For years, preoccupied with hounding Kabila from power, the international community has looked the other way while rebel groups, created and manipulated by Rwanda and Uganda, were treated as 'freedom fighters'. It took the assassination of Kabila in January 2001 for the situation to change.

His son, Joseph Kabila, succeeded him and implemented a new policy of 'openness'. He accepted the deployment of a UN force, authorized a free press and promised free and fair elections within a reasonable time-frame. And most importantly, he opened markets to foreign interests and investors, increased mining and logging concessions and reconciled the Congo with the international financial institutions.

A strange peace

In 2002, South Africa, supported by the international community, brokered a peace deal in Sun City. The result of this interCongolese dialogue was a strange accord. Described as 'global and inclusive', it brought all the warring parties, the parties of the former opposition and civil society together in power. That is, it includes belligerents, plunderers, collaborators from foreign armies, those responsible for massive violations of human rights (including cases of cannibalism in the region of Ituri), and the inheritors of Mobutu-ism and its corrupt practices - who now find themselves associates in government.
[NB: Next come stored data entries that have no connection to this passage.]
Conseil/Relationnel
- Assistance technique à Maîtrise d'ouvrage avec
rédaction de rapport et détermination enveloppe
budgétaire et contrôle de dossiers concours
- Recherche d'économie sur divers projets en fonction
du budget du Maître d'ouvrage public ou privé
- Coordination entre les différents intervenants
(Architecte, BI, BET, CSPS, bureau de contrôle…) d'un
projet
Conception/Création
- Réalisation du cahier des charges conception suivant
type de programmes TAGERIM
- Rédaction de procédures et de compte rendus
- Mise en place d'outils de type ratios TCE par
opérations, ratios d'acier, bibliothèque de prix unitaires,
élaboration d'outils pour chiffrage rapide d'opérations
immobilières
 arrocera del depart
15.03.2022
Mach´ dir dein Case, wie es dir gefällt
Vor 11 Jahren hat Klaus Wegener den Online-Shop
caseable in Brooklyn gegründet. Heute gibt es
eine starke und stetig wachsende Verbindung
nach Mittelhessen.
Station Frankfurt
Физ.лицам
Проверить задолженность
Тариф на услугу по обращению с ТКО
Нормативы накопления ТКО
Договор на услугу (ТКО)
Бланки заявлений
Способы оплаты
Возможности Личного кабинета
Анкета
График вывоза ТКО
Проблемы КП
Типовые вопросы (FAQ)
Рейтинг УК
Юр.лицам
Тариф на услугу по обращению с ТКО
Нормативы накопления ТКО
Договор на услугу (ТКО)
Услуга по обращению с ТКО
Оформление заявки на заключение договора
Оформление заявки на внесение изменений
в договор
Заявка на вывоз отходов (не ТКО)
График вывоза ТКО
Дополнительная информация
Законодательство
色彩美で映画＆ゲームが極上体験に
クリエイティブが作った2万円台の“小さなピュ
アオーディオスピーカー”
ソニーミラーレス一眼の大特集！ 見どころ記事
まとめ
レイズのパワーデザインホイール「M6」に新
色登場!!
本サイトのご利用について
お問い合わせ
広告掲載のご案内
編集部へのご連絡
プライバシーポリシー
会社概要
The main advantages of this deal, which consecrates impunity and rewards the men of arms while neutralizing them, is that it has allowed the reunification of the country and opens the door to the re-establishment of central power and reconstruction, including a general election.

Above all, Congo is finally back in the fold. A draconian economic austerity programme imposed on a people already impoverished by the Mobutu regime and two successive wars has allowed the regime to reconcile itself with the global financial institutions which have promised loans worth $3,900 million. A new mining code highly beneficial to foreign investors has been proposed. South African companies, outposts of multinational capital, are expecting rich pickings.

President Mbeki on a recent visit to Kinshasa to sign various deals - including an eight million-dollar gold-mining agreement for a South African company - emphasized how key the Congo was to the success of NEPAD (New Partnership for Africa's Development), a programme which will smooth the progress of Western investment in Africa and, more than ever, assigns to the continent the role of provider of raw materials. Every day, new deals are being made in the salon of Kinshasa's Hotel Memling by developers from all over the world jostling to offer projects and grab contracts.

Meanwhile, the ever-patient Congolese continue to subsist d on salaries of ten dollars a month, walk two or three hours a day to get work and never know in the morning whether they will eat at night. And in the eastern provinces of Ituri and Kivu, despite the presence of UN forces, tens of thousands of armed men continue to live by holding local populations to ransom.

It will take years before the effects of war in this brutalized country are healed.